Self- and interface-acting mechanisms of nucleotide action predict different effects of GDP-tubulin on plus- and minus-end growth

The self- and interface-acting mechanisms for how nucleotide dictates the strength of tubulin:tubulin interactions are illustrated in Figure 1A: the self-acting mechanism posits that the nucleotide bound to β-tubulin (GTP or GDP) controls how tightly that tubulin interacts with the lattice, whereas the interface-acting mechanism posits that the nucleotide at the interface between tubulin dimers controls how tightly they interact. At the plus-end, the two mechanisms can lead to different outcomes because there are two nucleotides involved – one bound to the terminal tubulin and one at the interface below (Figure 1A, top panels). At the minus-end, however, the two mechanisms are indistinguishable because there is only one nucleotide involved: the nucleotide bound to the terminal subunit is also the nucleotide at the interface with the lattice (Figure 1A, bottom panels). Using kinetic simulations of microtubule elongation, we sought to identify a testable difference between the self- and interface-acting mechanisms. We first expanded our model (Ayaz et al., 2014; Cleary et al., 2022b; Kim and Rice, 2019; Piedra et al., 2016) to simulate both plus- and minus-end elongation and to include multiple nucleotide states for unpolymerized tubulin (summarized in Figure 1—figure supplement 1). We then used the model to predict how GDP-tubulin might affect plus- and minus-end elongation with either the self- or interface-acting mechanisms of nucleotide action.

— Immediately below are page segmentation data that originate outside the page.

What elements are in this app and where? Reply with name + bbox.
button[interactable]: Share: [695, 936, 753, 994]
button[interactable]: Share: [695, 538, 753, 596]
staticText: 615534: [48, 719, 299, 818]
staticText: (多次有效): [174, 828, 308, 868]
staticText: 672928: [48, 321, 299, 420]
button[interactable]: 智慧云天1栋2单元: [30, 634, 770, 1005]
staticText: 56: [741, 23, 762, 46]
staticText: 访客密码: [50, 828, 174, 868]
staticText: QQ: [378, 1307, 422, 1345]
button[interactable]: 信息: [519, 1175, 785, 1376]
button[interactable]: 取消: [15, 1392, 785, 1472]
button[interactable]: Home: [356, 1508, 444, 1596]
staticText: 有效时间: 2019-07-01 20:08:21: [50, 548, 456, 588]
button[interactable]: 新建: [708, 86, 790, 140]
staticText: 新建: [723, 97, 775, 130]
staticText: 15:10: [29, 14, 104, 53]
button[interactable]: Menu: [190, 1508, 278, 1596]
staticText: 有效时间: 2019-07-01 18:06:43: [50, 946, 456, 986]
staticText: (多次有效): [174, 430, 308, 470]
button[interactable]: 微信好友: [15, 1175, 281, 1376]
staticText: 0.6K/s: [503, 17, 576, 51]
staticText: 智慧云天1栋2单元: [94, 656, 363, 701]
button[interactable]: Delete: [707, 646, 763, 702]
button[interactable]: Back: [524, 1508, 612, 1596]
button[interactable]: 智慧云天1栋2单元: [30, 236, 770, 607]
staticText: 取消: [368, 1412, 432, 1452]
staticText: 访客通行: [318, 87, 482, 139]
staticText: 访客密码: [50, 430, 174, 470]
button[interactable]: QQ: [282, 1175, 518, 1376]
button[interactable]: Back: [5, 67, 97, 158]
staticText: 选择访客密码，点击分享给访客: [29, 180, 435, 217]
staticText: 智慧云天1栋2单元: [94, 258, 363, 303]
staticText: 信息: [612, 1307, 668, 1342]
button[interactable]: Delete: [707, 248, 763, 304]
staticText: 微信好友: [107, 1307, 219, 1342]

Figure 1 with 3 supplements see all
Mechanisms of nucleotide action and simulations of plus- and minus-ends.

(A) Cartoon showing self- (cis) or interface-acting (trans) nucleotide mechanisms. In an interface-acting mechanism, the nucleotide at the interface of two tubulin dimers controls their interaction affinity, shown by a white arrow. In a self-acting mechanism, the nucleotide bound to the terminal tubulin controls how tightly that tubulin interacts with the lattice. At the plus-end, the two mechanisms can lead to different outcomes because there are two nucleotides involved – one bound to the terminal β-tubulin, and one at the interface between the terminal tubulin and the microtubule lattice. At the minus-end, however, self-acting and interface-acting mechanisms are equivalent because the incoming nucleotide becomes the interfacial nucleotide. T=GTP, T/D=GTP or GDP, D=GDP. (B and C) Simulated growth rates of GTP microtubule plus- and minus-ends, using arbitrarily chosen parameters that support elongation in the chosen concentration range. (B) In a self-acting mechanism, both plus-end (circles) and minus-end (squares) growth rates are predicted to decrease linearly with the amount of GDP-tubulin. (C) In an interface-acting mechanism, plus-end (circles) growth rates are predicted to be disproportionately impacted by GDP-tubulin relative to minus-end growth rates. Error bars are standard deviation (n=50 per condition) and if not visible, are obscured by the symbols. Simulation parameters are: kon: 1.0 μM–1 s–1, KDlong = 100 μM, KDcorner = 100 nM, KDlong,GDP = 300 mM. The predicted difference between mechanisms at the plus-end is robust across different choices for KDlong, KDcorner, and the GDP weakening effect (Figure 1—figure supplement 3). Note that because the two mechanisms are equivalent at the minus-end, interface-acting simulations for the minus-end use the same simulation results as the self-acting simulations. The total [tubulin] is constant, thus minus-end growth rates decrease in proportion to the decrease in the concentration of GTP-tubulin.

Figure 1—source data 1

Simulated growth rates for microtubule plus- and minus-ends under different models for nucleotide action.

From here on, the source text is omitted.